Changing a person’s mindset is much more difficult.
Today I’m giving you three tips to help you deal with losses – tips to help you “get your mind right” and pull you through the hard times.
Psychologists call this cognitive reframing, and it’s essential if you plan to trade for the long term.
Tip #1 – Always assume a 100% loss whenever you place a trade.
Think about it, before you click the send button and put in your order, you have to be both capable and comfortable losing all of that money.
This is key because it can and will happen.
If the potential loss to your account makes you hesitant or anxious, then you have oversized your position.
It’s that simple.
Everyone has a different tolerance for risk. A bit of introspection will let you know when your allocation is too high.
If you haven’t placed the order, then reduce the position size. For example, use fewer contracts, a smaller spread, or some other lower-cost strategy.
You’ve already placed the trade and are losing sleep over it?

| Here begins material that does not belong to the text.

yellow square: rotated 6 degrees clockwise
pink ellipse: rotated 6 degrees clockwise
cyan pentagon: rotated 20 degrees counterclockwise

Jot it down in your journal and make sure it doesn’t happen again.
If you expect to lose it all and only lose 50%, consider it a 50% win.
Tip #2 – Several losses in a row do not mean your system is broken.
Every trader will have a string of losses at some point; it’s just the nature of probabilities. This is true even if your win rates are high.
Think about it.
A win rate of 80% means that out of 100 trades, you’ll lose on 20.
Though it isn’t likely, you could lose 15 or 20 trades in a row and still not violate that win rate. This is because win rates only play out over long periods.
Ask yourself this:
If you took 10 losses in a row, would it wipe out your account?
If so, then you need to use smaller positions, especially when trading in extremely choppy markets.
Plan for it, expect it, and you won’t be devastated when it happens.
Tip #3 – Always learn from your losing trades.
Each time you take a loss, it’s YOUR fault.
That’s right, you did something wrong.
The market doesn’t even know you exist, so it cannot ‘go against you.’ A losing trade just means that you were in the wrong place at the wrong time.
Consider these questions:
Who chose the stock?
Who identified the set-up?
Who placed the trade?
Each of these things was your decision and your action. You can’t blame anyone else. Even if you were handed the trade by someone else, you chose to listen to them and take the risk.
Rather than lamenting losses, look for the lessons they teach you.
Was the stock inappropriate for your trade? Did you neglect to follow your entry rules? Was the duration wrong?
If you analyze your losers, you’ll nearly always find a problem you can fix. Then, use the information to refine your process and rules.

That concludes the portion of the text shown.